In 2009, the reward for mining one bitcoin was 50 Bitcoin. In November 2012 the first bitcoin having occurred and the amount of compensation was cut in half to 25 Bitcoin. The price of bitcoin at that time was $2.01. In July 2016, the second half occurred and the reward was cut in half again to 12.5 Bitcoin. The price of a bitcoin was $664 at the time. Today, as mentioned, the third half will be made, and the reward will be cut in half again to 6.25 Bitcoin. Bitcoin is trading at around $8600 at the time of writing.
The bitcoin halving will significantly reduce the supply of newly mined bitcoins. On the other hand, the halving will force miners to sell more of the bitcoins they mine, because they have to cover the cost of mining following the halving process. In a way, the miners get less for mining bitcoins and as a result, they will try to release more bitcoins to the market.
But eventually, many inefficient miners will get out of the market thus reducing competition in bitcoin mining. So in the upcoming months, we are expected to see two opposing forces in the market. On the one hand, fewer new bitcoins are created now, but on the other hand, more mined bitcoins will be released to the market by miners.
Looking back at the previous halvings, BTC prices are expected to drop and then soar following the process. But the truth is that no one knows what might be the impact. One thing is for sure though, bitcoin’s volatility to expected to rise during the upcoming days and weeks so day traders and automatic computers are expected to get the most out of bitcoin halving.
Bitcoin halving 2020 – Long terms results
Bitcoin halvings are expected to continue every four years until the maximum supply of 21 million bitcoins has been mined by the network. That is a smart way to get a steady growth and remove the inflationary element from bitcoins, which is one of the biggest problems of the monetary fiat system that is currently in use.
In the long term, the catalyst for bitcoin prices will be the demand from new buyers. If Bitcoin will be accepted by more and more individual investors and institutional investors as the answer against the unreasonable monetary system of central banks around the world, then the price of bitcoin is expected to rise.

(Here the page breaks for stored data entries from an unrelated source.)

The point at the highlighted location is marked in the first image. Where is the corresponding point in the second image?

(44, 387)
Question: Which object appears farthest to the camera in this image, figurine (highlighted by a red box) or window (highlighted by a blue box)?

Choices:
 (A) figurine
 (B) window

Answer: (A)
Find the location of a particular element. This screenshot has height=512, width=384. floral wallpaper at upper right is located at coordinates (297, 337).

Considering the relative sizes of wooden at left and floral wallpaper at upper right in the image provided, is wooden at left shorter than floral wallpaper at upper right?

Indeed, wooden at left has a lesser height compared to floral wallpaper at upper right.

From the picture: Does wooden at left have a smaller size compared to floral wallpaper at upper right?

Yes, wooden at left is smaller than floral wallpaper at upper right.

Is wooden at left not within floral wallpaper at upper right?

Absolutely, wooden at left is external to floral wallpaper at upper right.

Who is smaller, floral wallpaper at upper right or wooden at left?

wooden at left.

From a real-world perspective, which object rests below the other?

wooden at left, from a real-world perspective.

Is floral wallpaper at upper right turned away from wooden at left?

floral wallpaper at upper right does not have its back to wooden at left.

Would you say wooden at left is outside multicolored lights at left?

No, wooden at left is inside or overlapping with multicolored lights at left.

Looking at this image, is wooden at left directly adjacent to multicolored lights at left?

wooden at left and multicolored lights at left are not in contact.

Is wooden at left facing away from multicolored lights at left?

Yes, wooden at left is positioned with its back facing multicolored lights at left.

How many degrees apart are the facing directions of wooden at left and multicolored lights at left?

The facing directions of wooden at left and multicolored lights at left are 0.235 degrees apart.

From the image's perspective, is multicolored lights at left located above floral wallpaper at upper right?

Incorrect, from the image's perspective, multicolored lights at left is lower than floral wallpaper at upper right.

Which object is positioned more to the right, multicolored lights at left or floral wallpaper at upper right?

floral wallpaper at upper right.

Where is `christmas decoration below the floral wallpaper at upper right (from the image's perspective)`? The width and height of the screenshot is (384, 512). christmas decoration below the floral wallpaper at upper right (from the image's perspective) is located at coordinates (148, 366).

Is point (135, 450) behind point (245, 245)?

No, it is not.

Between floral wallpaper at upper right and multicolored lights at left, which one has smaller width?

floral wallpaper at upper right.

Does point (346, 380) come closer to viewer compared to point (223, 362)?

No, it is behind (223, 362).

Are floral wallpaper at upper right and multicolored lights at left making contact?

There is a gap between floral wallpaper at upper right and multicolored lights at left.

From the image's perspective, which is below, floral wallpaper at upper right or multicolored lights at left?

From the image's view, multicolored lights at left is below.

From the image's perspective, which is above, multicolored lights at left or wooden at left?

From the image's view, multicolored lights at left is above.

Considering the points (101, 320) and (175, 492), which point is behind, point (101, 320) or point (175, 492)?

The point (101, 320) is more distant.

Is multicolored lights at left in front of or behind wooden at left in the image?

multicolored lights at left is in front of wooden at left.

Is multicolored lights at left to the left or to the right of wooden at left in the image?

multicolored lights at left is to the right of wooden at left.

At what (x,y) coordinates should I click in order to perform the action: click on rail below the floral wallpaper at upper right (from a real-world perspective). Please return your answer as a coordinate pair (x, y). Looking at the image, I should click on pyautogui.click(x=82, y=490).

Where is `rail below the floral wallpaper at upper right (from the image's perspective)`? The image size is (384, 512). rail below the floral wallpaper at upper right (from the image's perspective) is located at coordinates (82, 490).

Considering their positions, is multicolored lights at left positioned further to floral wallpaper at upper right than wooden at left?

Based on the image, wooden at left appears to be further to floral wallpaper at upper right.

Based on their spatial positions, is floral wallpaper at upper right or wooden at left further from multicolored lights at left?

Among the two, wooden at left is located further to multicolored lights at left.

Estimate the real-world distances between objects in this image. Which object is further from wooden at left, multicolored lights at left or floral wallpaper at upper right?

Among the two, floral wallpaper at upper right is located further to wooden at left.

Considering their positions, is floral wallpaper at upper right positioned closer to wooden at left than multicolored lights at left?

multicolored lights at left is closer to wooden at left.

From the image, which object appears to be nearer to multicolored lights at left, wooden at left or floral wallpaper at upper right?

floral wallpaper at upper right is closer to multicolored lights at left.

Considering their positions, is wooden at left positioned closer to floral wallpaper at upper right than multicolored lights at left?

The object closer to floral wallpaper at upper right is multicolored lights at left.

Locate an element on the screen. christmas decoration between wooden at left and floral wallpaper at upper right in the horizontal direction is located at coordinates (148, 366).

In that sense, bitcoin halving should be a major game-changer in the long term if the demand for bitcoin will be steady as the supply simply will be reduced.

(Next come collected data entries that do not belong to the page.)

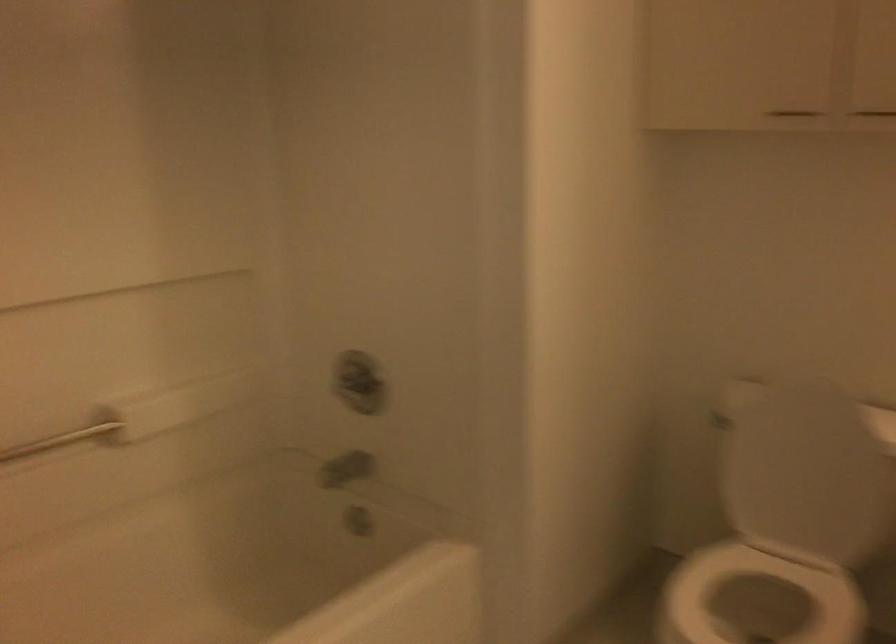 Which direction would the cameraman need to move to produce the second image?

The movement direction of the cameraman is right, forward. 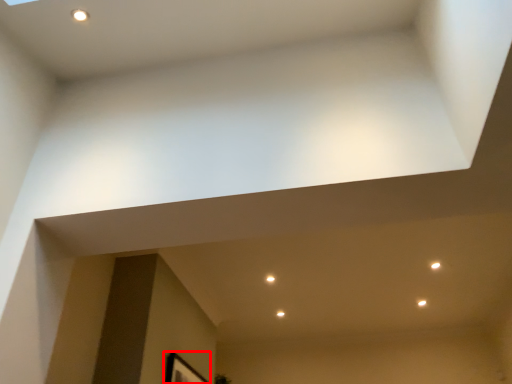 Question: Observing the image, what is the correct spatial positioning of picture frame (annotated by the red box) in reference to light?

Choices:
 (A) right
 (B) left

Answer: (B) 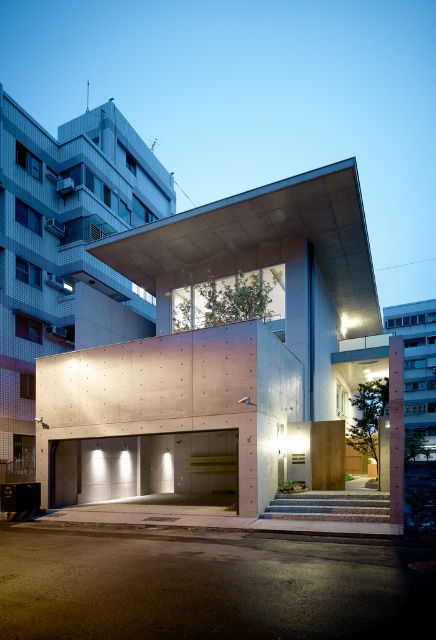 Is concrete parking garage at center positioned at the back of smooth concrete at lower center?

Yes, concrete parking garage at center is further from the viewer.

Does point (237, 512) lie in front of point (128, 620)?

No, it is behind (128, 620).

Is point (303, 317) positioned in front of point (198, 557)?

No, (303, 317) is further to viewer.

Image resolution: width=436 pixels, height=640 pixels. Identify the location of concrete parking garage at center. (228, 356). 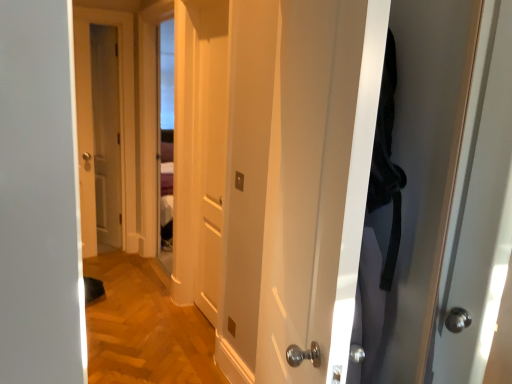 Question: From the image's perspective, is white matte door at center, the second door in the front-to-back sequence, above or below matte wooden door at left, the first door positioned from the back?

Choices:
 (A) below
 (B) above

Answer: (A)

Question: Is white matte door at center, placed as the 2th door when sorted from back to front, wider or thinner than matte wooden door at left, the third door in the front-to-back sequence?

Choices:
 (A) thin
 (B) wide

Answer: (A)

Question: Based on their relative distances, which object is farther from the white glossy door at center, which is counted as the third door, starting from the back?

Choices:
 (A) white matte door at center, the second door in the front-to-back sequence
 (B) matte wooden door at left, marked as the 3th door in a right-to-left arrangement

Answer: (B)

Question: Considering the real-world distances, which object is farthest from the white matte door at center, the second door in the front-to-back sequence?

Choices:
 (A) white glossy door at center, positioned as the 3th door in left-to-right order
 (B) matte wooden door at left, the third door in the front-to-back sequence

Answer: (B) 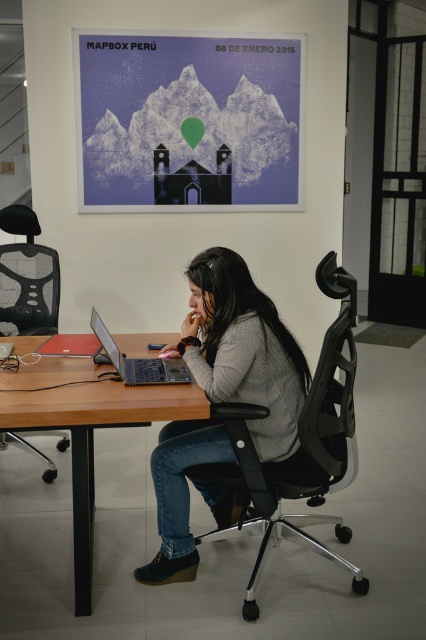 Does point (207, 458) lie in front of point (46, 480)?

Yes, it is in front of point (46, 480).

Does point (250, 307) lie behind point (42, 310)?

No, (250, 307) is in front of (42, 310).

Find the location of a particular element. gray sweater at center is located at coordinates pyautogui.click(x=244, y=348).

Does point (210, 260) lie behind point (164, 372)?

No, it is not.

Is gray sweater at center to the right of matte black laptop at center from the viewer's perspective?

Indeed, gray sweater at center is positioned on the right side of matte black laptop at center.

Is point (285, 376) less distant than point (112, 364)?

Yes, it is.

The image size is (426, 640). What are the coordinates of `gray sweater at center` in the screenshot? It's located at (244, 348).

Can you confirm if matte paper poster at upper center is smaller than matte black laptop at center?

Actually, matte paper poster at upper center might be larger than matte black laptop at center.

Which is above, matte paper poster at upper center or matte black laptop at center?

matte paper poster at upper center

On another note, the demand for Bitcoin can also rise if the coronavirus pandemic continues and people lose their trust in central banks and governmental authorities.

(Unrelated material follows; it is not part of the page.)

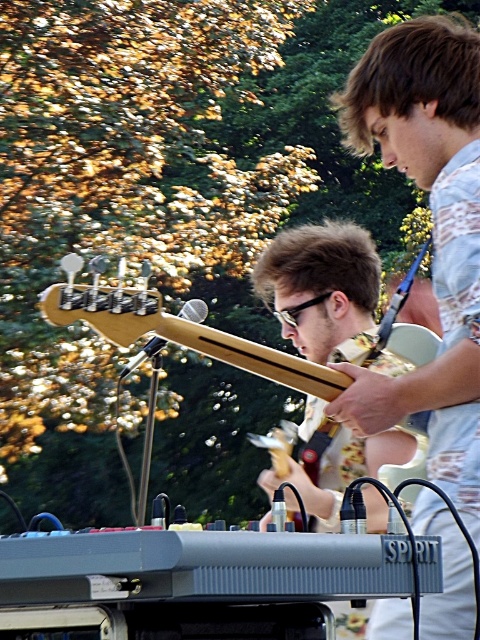 What object is located at the coordinates point (322, 289) in the image?

The point (322, 289) marks the location of the matte wood guitar at center.

You are a stagehand setting up for a performance. You have two guitars, the matte wood guitar at center and the light wood electric guitar at center. Which guitar should you choose if you need to place it in a narrow guitar stand that can only accommodate guitars less than 5 cm in thickness?

The matte wood guitar at center is thinner than the light wood electric guitar at center, so you should choose the matte wood guitar at center for the narrow guitar stand. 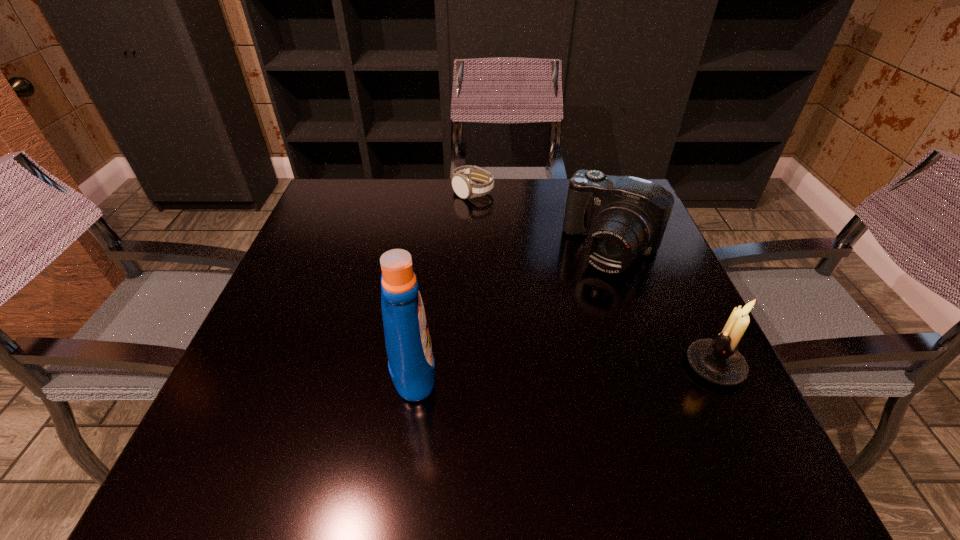 Locate an element on the screen. The image size is (960, 540). object at the far right corner is located at coordinates (622, 216).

What happened to Bitcoin prices following previous bitcoin halving, and what is expected now?
In the previous bitcoin halving in 2016, Bitcoin fell by about 30% in the following months, but then the demand grew and the trend has changed – the low supply affected prices and within 8 months of the bitcoin halving, the price was tripled from the price of the halving day, and within 18 months, bitcoin prices reached their all-time high.
What will happen now? Of course, no one knows. But many traders and investors believe that this pattern might be repetitive (traders also want to create repetitive patterns). The fact that bitcoin prices dropped below the $10,000 in recent days signals a bearish trend and currently, the sentiment is negative but that could change if prices spike again above $9754.